AVAILABLE DATA:

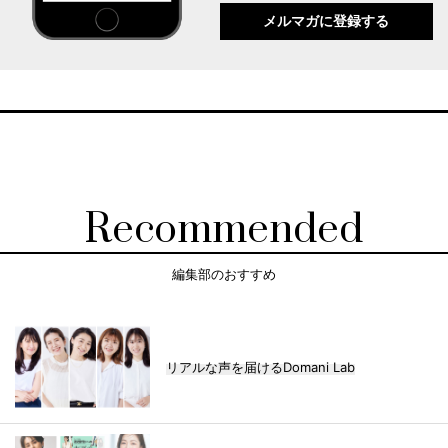
メルマガに登録する
Recommended
編集部のおすすめ
リアルな声を届けるDomani Lab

THE PROBLEM:
From the first line to the last, repeat the data above exactly and leave the pictures out.

ANSWER SECTION:
メルマガに登録する
Recommended
編集部のおすすめ
リアルな声を届けるDomani Lab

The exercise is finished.